(Stored items)
• • •

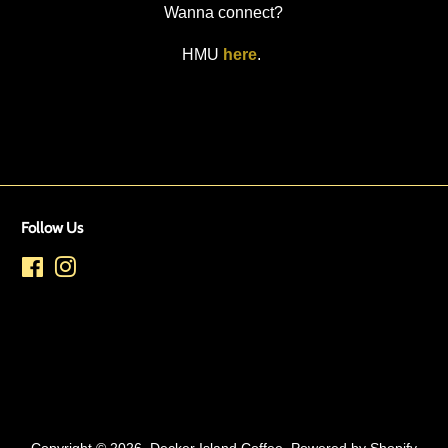
Wanna connect?
HMU
here
.
Follow Us
Facebook
Instagram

• • •

» **What is being asked**: Return the complete data unchanged and include none of the pictures.

» **Output of the exercise**:
Wanna connect?
HMU
here
.
Follow Us
Facebook
Instagram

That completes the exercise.